I honestly laughed out loud when I first read the original post. How many of us raised kids virtually alone while our husbands with a corporate job traveled weeks out of every month? <Raising my hand here>
The myopic vision OP has about herself -- "I have a kind heart" -- when so many here have pointed out otherwise is really very sad. I, too, feel bad for her mother, because imagine having to live where you aren't wanted with a daily guilt trip being laid upon you by your self-proclaimed "kind-hearted" daughter.
Some self introspection and some discussions with a therapist over OP's issues of needing to control others and her environment is in order.
Let me ask you a question. If you lived in a house with your family how would you feel if they all sat down to a home-cooked communal meal but they expected you to microwave a prepared meal and eat alone?
I think that would be a pretty lousy thing to do to a person. I have a strained relationship with my mother and this has been so since I was a little kid. I am a person with zero tolerance for any senior games or BS.
I would never sit down to a meal with the family and expect my mother to eat a microwaved meal by herself away from all of us.
Sometimes it gets to a point where an elder has to dine alone. Usually this is because they either have to be spoon-fed by someone else, feeding themselves is often too disgusting for others watch when they trying to eat a meal themselves. Totally understandable.
The OP's mother does not need someone to spoon-feed her and she is still capable of eating decently and being part of a shared family meal.
You clearly don't want your mother living with you.

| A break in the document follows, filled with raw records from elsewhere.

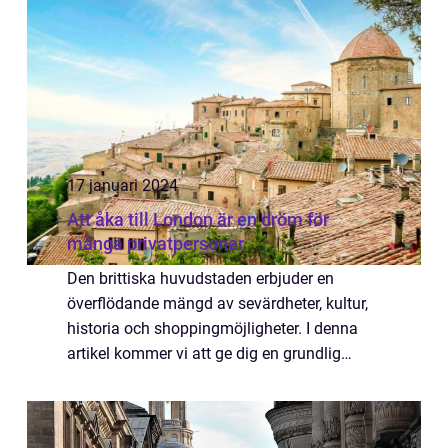
17 januari 2024
Att åka till London är en dröm för
många privatpersoner
Den brittiska huvudstaden erbjuder en
överflödande mängd av sevärdheter, kultur,
historia och shoppingmöjligheter. I denna
artikel kommer vi att ge dig en grundlig
översikt av vad du kan förvänta dig när du
åker till London, olika sätt att resa dit, ...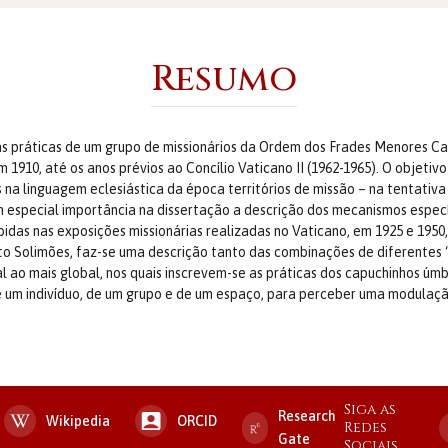
Resumo
s práticas de um grupo de missionários da Ordem dos Frades Menores Capu
910, até os anos prévios ao Concílio Vaticano II (1962-1965). O objetivo
na linguagem eclesiástica da época territórios de missão – na tentativa 
 especial importância na dissertação a descrição dos mecanismos específ
idas nas exposições missionárias realizadas no Vaticano, em 1925 e 1950,
lto Solimões, faz-se uma descrição tanto das combinações de diferentes ‘
l ao mais global, nos quais inscrevem-se as práticas dos capuchinhos úmb
e um indivíduo, de um grupo e de um espaço, para perceber uma modulação
Siga as
Research
Wikipedia
ORCID
Redes
Gate
Sociais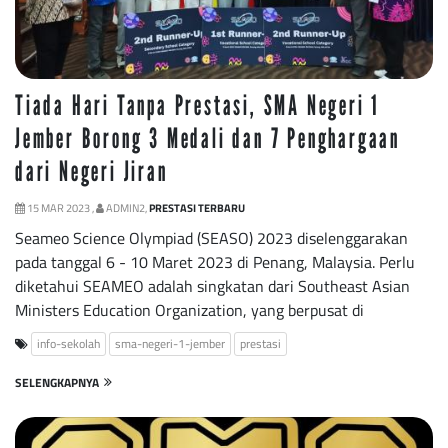
Tiada Hari Tanpa Prestasi, SMA Negeri 1
Jember Borong 3 Medali dan 7 Penghargaan
dari Negeri Jiran
15 MAR 2023 ,
ADMIN2,
PRESTASI TERBARU
Seameo Science Olympiad (SEASO) 2023 diselenggarakan
pada tanggal 6 - 10 Maret 2023 di Penang, Malaysia. Perlu
diketahui SEAMEO adalah singkatan dari Southeast Asian
Ministers Education Organization, yang berpusat di
info-sekolah
sma-negeri-1-jember
prestasi
SELENGKAPNYA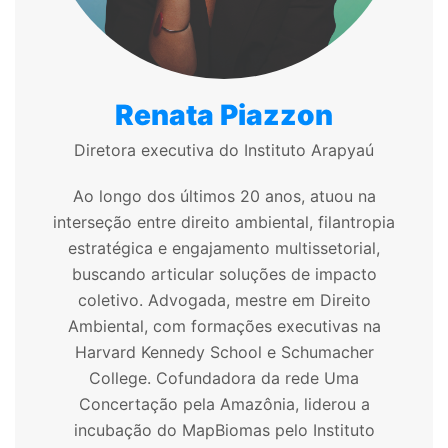
Renata Piazzon
Diretora executiva do Instituto Arapyaú
Ao longo dos últimos 20 anos, atuou na
interseção entre direito ambiental, filantropia
estratégica e engajamento multissetorial,
buscando articular soluções de impacto
coletivo. Advogada, mestre em Direito
Ambiental, com formações executivas na
Harvard Kennedy School e Schumacher
College. Cofundadora da rede Uma
Concertação pela Amazônia, liderou a
incubação do MapBiomas pelo Instituto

I totally understand that and it's totally fine. She shouldn't be living with you if it isn't working out.
You ask if your mother sounds narcissistic. Based on what you're saying, it would seem like you're the one with narcissistic tendencies. Your mother was honest and up front with you about not cooking. You moved her in anyway. She pays you rent and she also helps with the cleaning up. What more do you expect from a old woman?
Get her on one of those waiting lists for low-income housing. Get her on some for senior housing too. They base the rent on a person's income too. I think your wait will be less than three years if you put her name in enough of these places.
Your mother will be better off in a senior community as well.